According to BtoB’s “2012 Outlook: Marketing Priorities and Plans” survey, marketers are moving more of their spending into lower-cost online and social media programs.
Overall, the study shows that nearly one-half (48.4%) will keep their budgets flat this year; 40.8% will grow them; and 10.8% will make cuts.

Some 74.0% plan to increase their online spending, while 41.4% will raise event spending, 36.5% will boost direct mail, and 20.1% will enhance their print advertising. Decreases will include 22.4% of marketers cutting their print advertising, 13.4% slashing direct mail, and 12.1% lowering their event marketing spending.

As for online spending, the top areas of growth will be websites (cited by 67.6% of marketers), email (67.5%), social media (64.3%), search (54.8%), video (50.5%) and webcasts/virtual events (45.6%).

The survey also shows that 70.3% of marketers now use social media as part of their marketing strategy. The top uses for social media are brand-building (82.6%), lead generation (51.4%), thought leadership (47.4%) and customer feedback (39.5%).


Corporate Blogging Statistics – Use Declines

A study by the University of Massachusetts at Dartmouth shows that the use of blogging has declined for the first time among Inc. 500 companies. (Inc. 500 companies are defined as the fastest-growing private U.S. companies compiled annually by Inc. magazine.)

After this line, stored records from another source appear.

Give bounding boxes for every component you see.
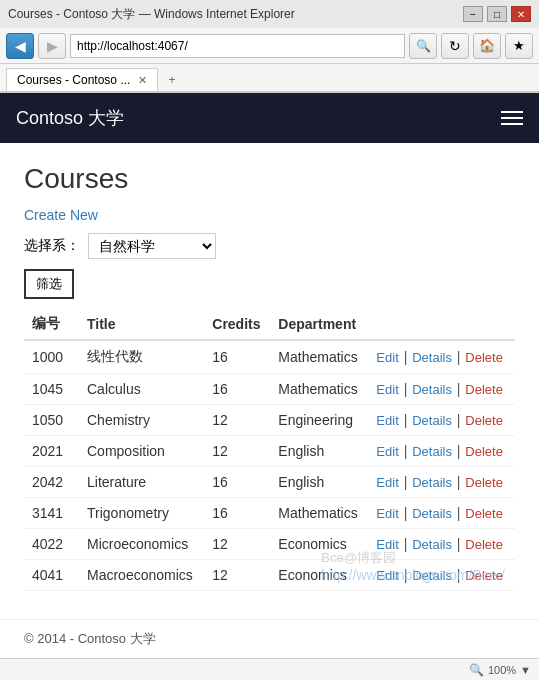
cell-title: Microeconomics (79, 529, 204, 560)
page-title: Courses (24, 163, 515, 195)
zoom-level: 100% (488, 664, 516, 676)
favorites-button[interactable]: ★ (505, 33, 533, 59)
new-tab-button[interactable]: + (160, 69, 183, 91)
sep-1: | (404, 349, 412, 365)
address-bar[interactable] (70, 34, 405, 58)
edit-link[interactable]: Edit (376, 568, 398, 583)
details-link[interactable]: Details (412, 350, 452, 365)
cell-title: Chemistry (79, 405, 204, 436)
department-select[interactable]: 自然科学 Mathematics Engineering English Eco… (88, 233, 216, 259)
table-row: 4022 Microeconomics 12 Economics Edit | … (24, 529, 515, 560)
cell-title: Literature (79, 467, 204, 498)
sep-1: | (404, 474, 412, 490)
delete-link[interactable]: Delete (465, 537, 503, 552)
table-container: 编号 Title Credits Department 1000 线性代数 16… (24, 309, 515, 591)
home-button[interactable]: 🏠 (473, 33, 501, 59)
maximize-button[interactable]: □ (487, 6, 507, 22)
cell-actions: Edit | Details | Delete (368, 340, 515, 374)
sep-2: | (457, 474, 465, 490)
sep-2: | (457, 412, 465, 428)
cell-title: Macroeconomics (79, 560, 204, 591)
zoom-dropdown-icon[interactable]: ▼ (520, 664, 531, 676)
sep-1: | (404, 381, 412, 397)
cell-department: Mathematics (270, 340, 368, 374)
app-title: Contoso 大学 (16, 106, 124, 130)
edit-link[interactable]: Edit (376, 382, 398, 397)
edit-link[interactable]: Edit (376, 537, 398, 552)
delete-link[interactable]: Delete (465, 413, 503, 428)
tab-close-icon[interactable]: ✕ (138, 74, 147, 87)
cell-actions: Edit | Details | Delete (368, 405, 515, 436)
cell-id: 2042 (24, 467, 79, 498)
cell-title: Calculus (79, 374, 204, 405)
window-controls: − □ ✕ (463, 6, 531, 22)
cell-id: 3141 (24, 498, 79, 529)
cell-department: Engineering (270, 405, 368, 436)
table-row: 2042 Literature 16 English Edit | Detail… (24, 467, 515, 498)
filter-row: 选择系： 自然科学 Mathematics Engineering Englis… (24, 233, 515, 259)
cell-id: 2021 (24, 436, 79, 467)
cell-department: English (270, 436, 368, 467)
details-link[interactable]: Details (412, 568, 452, 583)
col-header-id: 编号 (24, 309, 79, 340)
delete-link[interactable]: Delete (465, 475, 503, 490)
refresh-button[interactable]: ↻ (441, 33, 469, 59)
details-link[interactable]: Details (412, 506, 452, 521)
cell-department: Economics (270, 560, 368, 591)
cell-id: 1000 (24, 340, 79, 374)
table-row: 3141 Trigonometry 16 Mathematics Edit | … (24, 498, 515, 529)
create-new-link[interactable]: Create New (24, 207, 98, 223)
window-title: Courses - Contoso 大学 — Windows Internet … (8, 6, 295, 23)
hamburger-line-2 (501, 117, 523, 119)
close-button[interactable]: ✕ (511, 6, 531, 22)
search-button[interactable]: 🔍 (409, 33, 437, 59)
delete-link[interactable]: Delete (465, 568, 503, 583)
edit-link[interactable]: Edit (376, 413, 398, 428)
sep-2: | (457, 381, 465, 397)
cell-actions: Edit | Details | Delete (368, 467, 515, 498)
delete-link[interactable]: Delete (465, 506, 503, 521)
sep-2: | (457, 567, 465, 583)
delete-link[interactable]: Delete (465, 444, 503, 459)
sep-2: | (457, 349, 465, 365)
delete-link[interactable]: Delete (465, 350, 503, 365)
nav-bar: ◀ ▶ 🔍 ↻ 🏠 ★ (0, 28, 539, 64)
details-link[interactable]: Details (412, 413, 452, 428)
back-button[interactable]: ◀ (6, 33, 34, 59)
footer: © 2014 - Contoso 大学 (0, 619, 539, 658)
sep-2: | (457, 536, 465, 552)
cell-title: 线性代数 (79, 340, 204, 374)
title-bar: Courses - Contoso 大学 — Windows Internet … (0, 0, 539, 28)
zoom-icon: 🔍 (469, 663, 484, 677)
cell-credits: 16 (204, 467, 270, 498)
forward-button[interactable]: ▶ (38, 33, 66, 59)
sep-1: | (404, 536, 412, 552)
cell-credits: 12 (204, 560, 270, 591)
table-row: 1050 Chemistry 12 Engineering Edit | Det… (24, 405, 515, 436)
details-link[interactable]: Details (412, 537, 452, 552)
hamburger-line-1 (501, 111, 523, 113)
hamburger-menu[interactable] (501, 111, 523, 125)
browser-chrome: Courses - Contoso 大学 — Windows Internet … (0, 0, 539, 93)
edit-link[interactable]: Edit (376, 506, 398, 521)
details-link[interactable]: Details (412, 475, 452, 490)
filter-button[interactable]: 筛选 (24, 269, 74, 299)
table-row: 1000 线性代数 16 Mathematics Edit | Details … (24, 340, 515, 374)
cell-credits: 16 (204, 374, 270, 405)
edit-link[interactable]: Edit (376, 444, 398, 459)
cell-credits: 16 (204, 340, 270, 374)
edit-link[interactable]: Edit (376, 475, 398, 490)
table-row: 2021 Composition 12 English Edit | Detai… (24, 436, 515, 467)
edit-link[interactable]: Edit (376, 350, 398, 365)
delete-link[interactable]: Delete (465, 382, 503, 397)
cell-id: 1045 (24, 374, 79, 405)
details-link[interactable]: Details (412, 444, 452, 459)
table-header-row: 编号 Title Credits Department (24, 309, 515, 340)
details-link[interactable]: Details (412, 382, 452, 397)
sep-1: | (404, 505, 412, 521)
minimize-button[interactable]: − (463, 6, 483, 22)
hamburger-line-3 (501, 123, 523, 125)
cell-actions: Edit | Details | Delete (368, 498, 515, 529)
col-header-credits: Credits (204, 309, 270, 340)
active-tab[interactable]: Courses - Contoso ... ✕ (6, 68, 158, 91)
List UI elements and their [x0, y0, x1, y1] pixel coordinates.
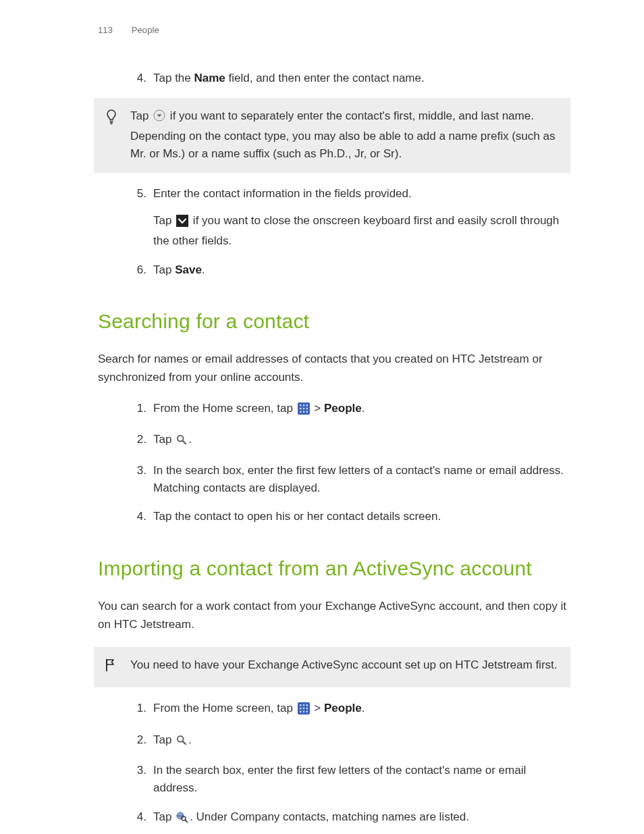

Among the 170 Inc. 500 companies polled during late 2011, 37% have a corporate blog, down from 50% in 2010. (Some 45% had them in 2009 and 39% in 2008). The study also revealed decreases in the use of message boards, video blogging, podcasting and the MySpace social network, with increases in the use of Facebook (employed by 74% of responding companies), LinkedIn (73%), Twitter (64%) and YouTube (45%). Texting, downloadable mobile applications, and Foursquare are being utilized by 13%-15% of these companies.

Some 90% of respondents said that social media tools are important for brand awareness and company reputation, with 80% relying on these tools for delivering web traffic and 81% for lead generation.  Seventy-three percent believe social media tools are key to their customer support programs.

Source: University of Massachusetts at Dartmouth

Women Rising to Top in Europe

In the U.S., women make up over one-half of professionals and managers in the lower and middle ranks of large companies but only 14% of senior managers, 3% of chief executives and 16% of board positions. Nothing significant is happening to change those domestic statistics, but the European Union is pushing for companies to promote many more women to top jobs, and threatening mandatory quotas if change doesn’t happen.

Some EU member countries have begun self-regulating to make the change. For example, France now has laws requiring all companies to raise the proportion of female directors to 40% by the end of the decade. In Spain, public and large private companies must increase the number of women on their boards to 40% by 2015. Some large German companies have already set their own voluntary targets. Norway, which is not an EU member country, began requiring a 40% share for women on boards almost a decade ago and reached this level in 2009.

Why is this change being pushed now after years of neglect? In the past few decades women in Europe and elsewhere have been attending universities in large numbers, and in most countries they now make up a majority of new graduates. Many governments recognize these highly qualified women as an underused resource especially since study after study has shown that companies with lots of women in senior positions are more successful than those with few or none.

Source: The Economist


  • Only 3% of Americans believe that and Ivy League education makes someone a better worker.
  • Sixty percent of women ages 40-59 say they are less concerned that they used to be about what others think of them, compared to 43% of women ages 20-39. Some 48% of women ages 40-59 have a positive outlook on life, compared to 36% of women 20-39.
  • U.S. companies spent $56.13 per person on logo-ed promotional products in 2010.